As a Botanist, Arun feels like this was an enriching experience for him. “As a Botany student, you will never know what a plant really looks like, how it interacts with the environment or what its local applications are because you learn only textbook pertinent material. Like the fact that Buransh juice made from the rhododendron flowers are used by the locals for mountain sickness. Experiencing plant life outdoors broadens your base of knowledge,” affirms Arun.
Enlightening his co-trekkers about the many wonders of plants
Arun Kumar was not only enthusiastic about increasing his own knowledge on plants but he genuinely enjoyed sharing fun plant facts with the rest of the group.
“I think plant trivia will help people to view plants differently. Just above Auli, I crushed a fallen juniper branch. It had a strong Dhoop smell.

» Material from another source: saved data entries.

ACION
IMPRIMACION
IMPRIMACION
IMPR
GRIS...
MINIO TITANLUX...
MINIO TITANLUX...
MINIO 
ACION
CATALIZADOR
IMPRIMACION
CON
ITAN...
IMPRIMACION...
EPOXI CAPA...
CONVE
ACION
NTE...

I showed it to my co-trekkers and explained that these branches were burnt as incense in temples,” says Arun Kumar. “They were really intrigued.”
Arun was also able to point out a fun fact regarding the famous Ice Age acorn to his co-trekker, Preethi. “She never knew that acorns are found on oak trees before this. I told her that bears feasted on them,” says Arun Kumar. (Although that little detail may have gotten her a tad nervous).

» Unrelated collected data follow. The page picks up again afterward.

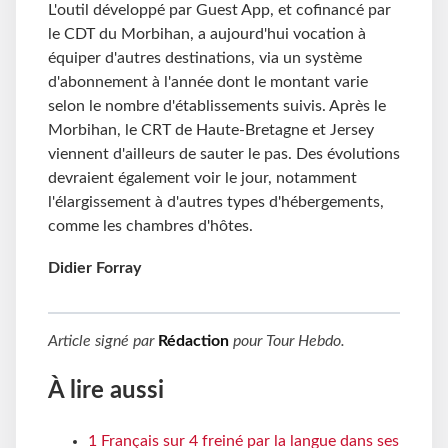
L'outil développé par Guest App, et cofinancé par
le CDT du Morbihan, a aujourd'hui vocation à
équiper d'autres destinations, via un système
d'abonnement à l'année dont le montant varie
selon le nombre d'établissements suivis. Après le
Morbihan, le CRT de Haute-Bretagne et Jersey
viennent d'ailleurs de sauter le pas. Des évolutions
devraient également voir le jour, notamment
l'élargissement à d'autres types d'hébergements,
comme les chambres d'hôtes.
Didier Forray
Article signé par
Rédaction
pour
Tour Hebdo
.
À lire aussi
1 Français sur 4 freiné par la langue dans ses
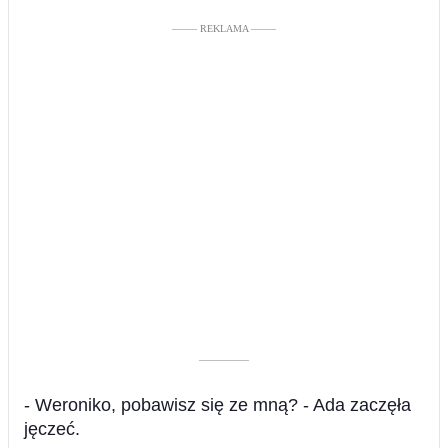
––––– REKLAMA –––––
––––––––––
- Weroniko, pobawisz się ze mną? - Ada zaczęła
jęczeć.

Arun trying to capture Himalayan flora on Auli slopes
“I thought it was wonderful on Arun’s part to share his knowledge on plants with us. It was very educational for the rest of the group. I remember a particular instance when we chanced upon a copse of bare silver birch trees. Arun told us how the bark of these trees were used to write letters in ancient times as they peeled off easily like paper,” recounts Trek Leader Gurdit.
“All along the lower trails, till Auli, there are these small bushes that Arun told us were Berberis. It sounds like a name you would read on the ingredient list of your herbal cream or shampoo. But Arun shared with us that the root of the plant was used to extract a yellow dye for colouring cotton material. That was news for us.”
Trek Leader Gurdit was so impressed by Arun’s zest to create an awareness on nature’s best offerings, that he gave him the Spirit of Trekking award. “We have many criteria for the Spirit of Trekking Award. But I feel that Arun really deserved the award because of his obvious love for nature and his drive to instill that same passion in his co- trekkers,” says Trek Leader Gurdit.
The Himalayas, the best Botany teacher you can get…
Arun staunchly believes that everyone needs to have some basic knowledge about indigenous alpine plants. “I hope that this kind of recognition inspires people to learn about alpine plants because they are the real treasures of India. There is no other place like the Himalayas to see flowers of every shape, size and hue. These sights are so rewarding. Mountains are at a risk because of climate change and negative human influence like littering. Witness these precious jewels and be inspired to protect our heritage.”